My people will die in darkness, and they will go a long path to other hunting grounds. No white man will go with them, and no White Man's Book make the way plain. I have no more words.
They left. Rabbit-skin Leggins reached his people; No-horns-on-his-head fell upon the trail and died.
But his words lived. As translated into English, they were printed in Eastern papers, and aroused great desire among the churches to give them the right answer. Should these Indians beyond the mountains remain in darkness? No!
Missionaries were called for, to carry the Book and the Word to the Columbia River. In the spring of 1834 the first party, of four Methodists, set out; others followed, the next year; soon the Roman Catholic church sent its Black Robes; and the Pierced Noses and their kin the Flatheads were made glad.

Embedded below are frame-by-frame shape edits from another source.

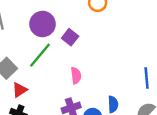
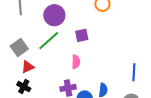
purple square: (70, 37) -> (82, 35), moved, turned 32

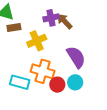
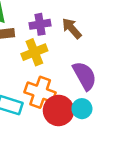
purple cross: (51, 18) -> (40, 24), moved
red circle: (57, 85) -> (59, 110), size x1.5

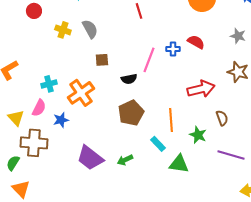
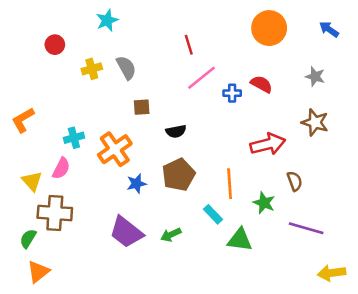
yellow cross: (63, 30) -> (92, 69), turned -35
pink line: (149, 60) -> (202, 78), moved, turned 30
blue star: (61, 120) -> (136, 184), moved
orange triangle: (21, 189) -> (38, 272), turned 36

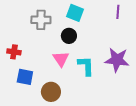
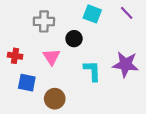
purple line: (118, 12) -> (127, 13), turned -48
cyan square: (75, 13) -> (92, 14), moved
pink triangle: (61, 59) -> (51, 57), moved

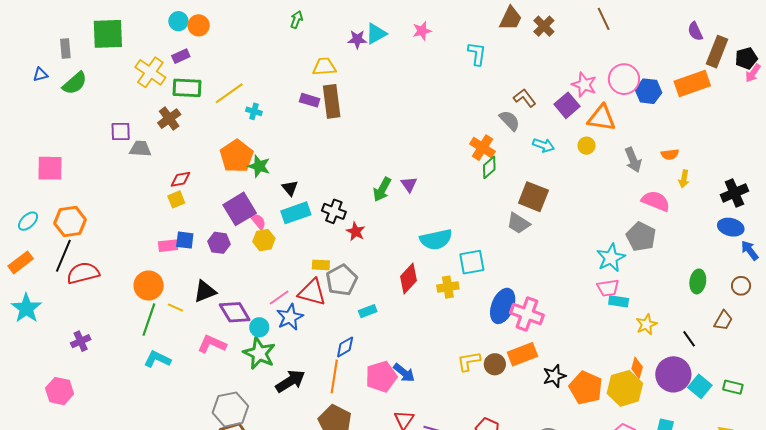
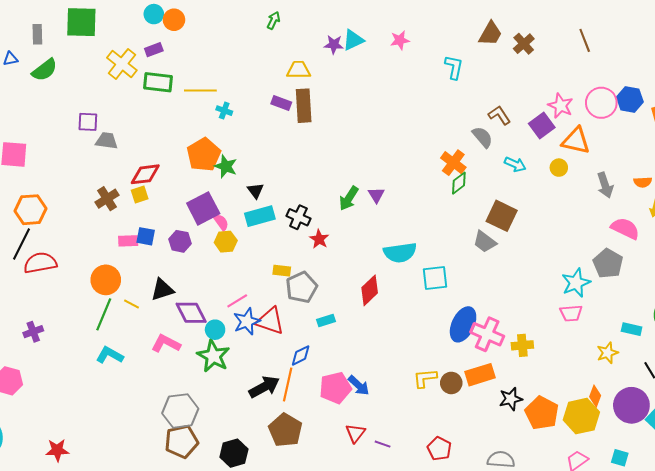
blue hexagon: (648, 91) -> (630, 100), moved
yellow line: (229, 93) -> (200, 91), turned 32
brown cross: (169, 119) -> (107, 199), moved
red diamond: (181, 179) -> (145, 174), size x1.4
yellow cross: (448, 287) -> (522, 345), moved
red triangle: (312, 292) -> (270, 321), moved
cyan rectangle: (619, 301) -> (632, 329), moved
black arrow: (290, 381) -> (264, 387), moved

Not in vain had their warriors died, while seeking the road to the white man's heaven.
CHAPTER XIX
A TRAVELER TO WASHINGTON (1831-1835)
WIJUNJON, THE "BIG LIAR" OF THE ASSINIBOINS
The Assiniboins are of the great Sioux family. Today there are in the United States about one thousand of them. But when they were a free and powerful people they numbered as high as ten thousand, and ranged far—from the Missouri River in northern North Dakota and northern Montana clear into Canada, above.